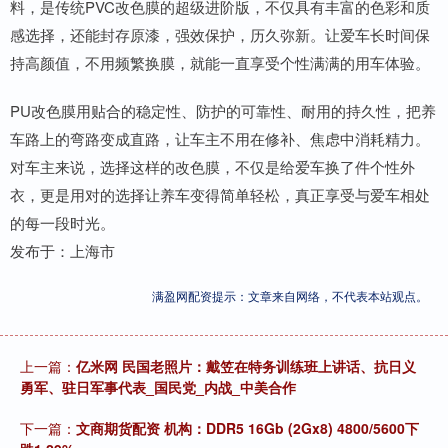
料，是传统PVC改色膜的超级进阶版，不仅具有丰富的色彩和质
感选择，还能封存原漆，强效保护，历久弥新。让爱车长时间保
持高颜值，不用频繁换膜，就能一直享受个性满满的用车体验。
PU改色膜用贴合的稳定性、防护的可靠性、耐用的持久性，把养
车路上的弯路变成直路，让车主不用在修补、焦虑中消耗精力。
对车主来说，选择这样的改色膜，不仅是给爱车换了件个性外
衣，更是用对的选择让养车变得简单轻松，真正享受与爱车相处
的每一段时光。
发布于：上海市
满盈网配资提示：文章来自网络，不代表本站观点。
上一篇：
亿米网 民国老照片：戴笠在特务训练班上讲话、抗日义
勇军、驻日军事代表_国民党_内战_中美合作
下一篇：
文商期货配资 机构：DDR5 16Gb (2Gx8) 4800/5600下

------

▸ WHAT YOU WILL DO
Nothing but the lines from the one containing "对车主来说，选择这样的改色膜，不仅是给爱车换了件个性外" through the end of the material should appear; please return them exactly.

▸ SOLUTION TO THIS PROBLEM
对车主来说，选择这样的改色膜，不仅是给爱车换了件个性外
衣，更是用对的选择让养车变得简单轻松，真正享受与爱车相处
的每一段时光。
发布于：上海市
满盈网配资提示：文章来自网络，不代表本站观点。
上一篇：
亿米网 民国老照片：戴笠在特务训练班上讲话、抗日义
勇军、驻日军事代表_国民党_内战_中美合作
下一篇：
文商期货配资 机构：DDR5 16Gb (2Gx8) 4800/5600下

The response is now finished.